Komisi mengatakan EU Inc akan diberlakukan pada akhir tahun 2026

Rizal Santoso
Rizal Santoso

Sebagai jurnalis yang berpengalaman lebih dari 15 tahun di media Indonesia, saya berkomitmen untuk menyajikan informasi yang relevan dan otentik agar pembaca lebih dekat dengan keragaman Indonesia.

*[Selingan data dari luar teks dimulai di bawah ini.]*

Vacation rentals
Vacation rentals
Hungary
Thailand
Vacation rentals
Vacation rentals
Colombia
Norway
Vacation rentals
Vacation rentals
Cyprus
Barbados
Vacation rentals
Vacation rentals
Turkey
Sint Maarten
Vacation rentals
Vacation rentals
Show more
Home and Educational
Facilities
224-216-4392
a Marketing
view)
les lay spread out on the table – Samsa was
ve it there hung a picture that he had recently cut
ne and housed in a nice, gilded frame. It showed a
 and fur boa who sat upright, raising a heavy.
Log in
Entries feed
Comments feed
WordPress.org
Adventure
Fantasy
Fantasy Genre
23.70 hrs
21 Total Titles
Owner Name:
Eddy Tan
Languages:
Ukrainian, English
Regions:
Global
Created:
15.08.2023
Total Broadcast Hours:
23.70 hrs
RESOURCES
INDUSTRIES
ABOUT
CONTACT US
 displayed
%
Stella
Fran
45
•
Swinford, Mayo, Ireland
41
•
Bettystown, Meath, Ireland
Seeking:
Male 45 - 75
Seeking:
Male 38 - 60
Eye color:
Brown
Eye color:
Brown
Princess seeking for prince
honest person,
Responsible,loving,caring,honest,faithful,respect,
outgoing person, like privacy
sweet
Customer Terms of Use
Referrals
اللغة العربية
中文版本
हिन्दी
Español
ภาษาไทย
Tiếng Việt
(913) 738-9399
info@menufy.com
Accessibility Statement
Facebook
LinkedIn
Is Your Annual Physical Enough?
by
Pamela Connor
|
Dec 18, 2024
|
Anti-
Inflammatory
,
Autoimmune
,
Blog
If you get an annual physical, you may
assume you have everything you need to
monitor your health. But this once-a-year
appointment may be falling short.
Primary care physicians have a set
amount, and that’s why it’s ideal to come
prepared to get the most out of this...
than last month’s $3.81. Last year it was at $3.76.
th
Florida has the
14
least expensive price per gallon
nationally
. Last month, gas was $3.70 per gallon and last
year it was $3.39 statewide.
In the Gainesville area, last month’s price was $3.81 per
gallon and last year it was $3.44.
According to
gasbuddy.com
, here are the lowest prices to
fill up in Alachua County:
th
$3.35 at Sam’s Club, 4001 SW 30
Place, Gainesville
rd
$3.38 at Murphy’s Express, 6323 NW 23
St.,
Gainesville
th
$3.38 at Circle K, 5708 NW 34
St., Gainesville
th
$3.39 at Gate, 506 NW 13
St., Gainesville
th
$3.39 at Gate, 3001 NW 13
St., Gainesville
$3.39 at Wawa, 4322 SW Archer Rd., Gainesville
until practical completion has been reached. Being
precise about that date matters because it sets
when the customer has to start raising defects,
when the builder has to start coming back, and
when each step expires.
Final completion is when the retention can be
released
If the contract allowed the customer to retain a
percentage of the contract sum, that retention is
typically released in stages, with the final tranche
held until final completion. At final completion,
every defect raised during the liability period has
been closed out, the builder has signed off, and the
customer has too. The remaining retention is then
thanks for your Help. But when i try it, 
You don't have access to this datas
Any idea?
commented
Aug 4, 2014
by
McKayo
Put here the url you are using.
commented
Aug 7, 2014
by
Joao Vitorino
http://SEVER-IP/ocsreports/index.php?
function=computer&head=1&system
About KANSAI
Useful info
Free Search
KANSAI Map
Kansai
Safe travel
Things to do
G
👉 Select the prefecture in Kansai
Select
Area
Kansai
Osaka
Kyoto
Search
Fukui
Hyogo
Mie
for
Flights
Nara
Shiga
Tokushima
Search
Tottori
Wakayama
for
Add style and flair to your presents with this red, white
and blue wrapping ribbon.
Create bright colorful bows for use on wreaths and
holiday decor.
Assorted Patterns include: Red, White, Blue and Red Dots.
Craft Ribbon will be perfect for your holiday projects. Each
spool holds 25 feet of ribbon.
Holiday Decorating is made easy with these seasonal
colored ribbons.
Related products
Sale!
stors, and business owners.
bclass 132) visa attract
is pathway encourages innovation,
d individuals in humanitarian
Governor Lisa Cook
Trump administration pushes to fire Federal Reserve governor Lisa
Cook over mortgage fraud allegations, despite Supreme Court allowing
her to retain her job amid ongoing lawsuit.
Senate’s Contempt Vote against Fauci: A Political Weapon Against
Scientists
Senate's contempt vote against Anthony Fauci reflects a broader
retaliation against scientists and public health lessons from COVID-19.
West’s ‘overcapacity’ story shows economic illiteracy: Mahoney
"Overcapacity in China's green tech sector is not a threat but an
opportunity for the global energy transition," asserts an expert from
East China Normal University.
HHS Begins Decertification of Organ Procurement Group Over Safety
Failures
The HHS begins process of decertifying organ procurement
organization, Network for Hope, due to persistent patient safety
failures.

Banyak aktivis dan pelobi yang menyerukan agar perusahaan-perusahaan Eropa didaftarkan sebagai bagian dari EU Inc. Proposal legislatif UE saat ini memang memasukkan salah satunya.

Hari ini menyaksikan peluncuran resmi proposal legislatif EU Inc atau ‘Rezim ke-28’ oleh presiden Komisi Eropa Ursula von der Leyen di Brussels, setelah pertama kali diluncurkan di Davos pada bulan Januari. Hal ini mencakup daftar perusahaan Eropa yang banyak diminta, meskipun ada indikasi sebelumnya bahwa hal ini akan sulit dilakukan dan tidak menjadi bagian dari proposal.

“Masih memerlukan waktu berminggu-minggu atau bahkan berbulan-bulan untuk mendirikan perusahaan atau memulai bisnis di negara lain dalam pasar tunggal,” kata von der Leyen pagi ini di Brussels.

“Hambatan di dalam Eropa lebih merugikan kami daripada tarif dari luar. Di seluruh serikat pekerja kami, pengusaha yang ingin meningkatkan skala usahanya adalah korban pertama dari fragmentasi peraturan. Alih-alih hanya memiliki satu pasar, mereka menghadapi 27 sistem hukum dan lebih dari 60 bentuk perusahaan nasional. Dan konsekuensinya nyata.”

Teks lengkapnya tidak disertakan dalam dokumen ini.